Much has been made this week about New Jersey Governor Chris Christie’s handling of “Bridgegate”. For purposes of this article I really don’t care about whether or not he had any prior knowledge of the actions taken by some of his senior staff. I have some thoughts on that aspect of the story, but they are not based upon actual first-hand knowledge on my part. So, I will try not to cloud the issue and these musings with those thoughts.
My purpose today is to look at his leadership in the midst of this current crisis for him and his administration. And further, I want to draw some conclusions based upon the comparison that is being made with the President of the United States and how he has handled some crises in his administration. Again, I will not take a partisan political stand. Instead I will merely comment on the comparisons being made in the mainstream media.
I spend a lot of time each day in my car commuting to and from work. Many of you do the same thing. One of the constant themes this week has been that the governor is doing a much better job of handling this crisis than the embattled president is handling his own. Many are saying that he is showing much greater leadership than the president.
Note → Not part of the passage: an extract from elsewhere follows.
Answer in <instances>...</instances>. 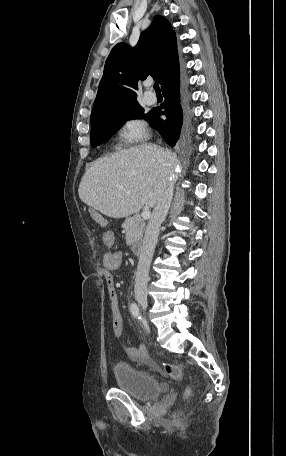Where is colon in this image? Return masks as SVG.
<instances>
[{"label":"colon","instance_id":"5ec220e1","mask_svg":"<svg viewBox=\"0 0 286 456\" xmlns=\"http://www.w3.org/2000/svg\"><path fill=\"white\" fill-rule=\"evenodd\" d=\"M135 357L138 361L147 364L152 370H159V366L157 365V363L148 356L145 350H138L137 352H135ZM163 370L166 375H168L174 380H179L181 378L182 369L178 365L165 364Z\"/></svg>","mask_w":286,"mask_h":456}]
</instances>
Unfortunately, leadership has been expressed in analog terms. It has been thought of as being akin to 7th grade history. Some treat it as though there were a grading curve for leadership. As long as your performance was on the right side of the bell curve then you were deemed to have achieved well and given a better grade than those on the other side of the bell curve. But there was a distribution that determined your grade and not an absolute set of standards.
I never liked the “curve”. I always wanted to measure myself against an absolute standard. If I didn’t get at least 90 questions right on a test, I didn’t feel I deserved an “A”. I didn’t care that everyone missed a lot more than I and therefore moved the curve to allow for more to fall in the happy medium.
I I feel the same about leadership. The grading curve has slid so far that apparently Gov. Christie is seen as raising the bar with his performance. I heard someone say the other day that he “really put it all on the line with his press conference and taking all of those tough questions”. I don’t see it that way at all. For him, it was already on the line. Or in his case, a chopping block. He had no choice but to step up and answer the questions that everyone was asking and wanted answers for. He did what he did because he had no other choice. That is not leadership. That is desperation. That is damage control. I guess to some that looks like leadership.
I do not want leadership out of desperation or because someone has done something monumentally damaging to themselves or their followers. I want intentional leadership. And in this case, the bar has been lowered so far, that when Gov. Christie does something remotely resembling what a real leader would do, folks think he is somehow raising the bar. I prefer to think of it as bending down and picking it up from the floor where it has been for so long.
What about you? Where is the bar in your leadership? What level do you expect from the leaders around you? Is it higher than the bar you set for yourself?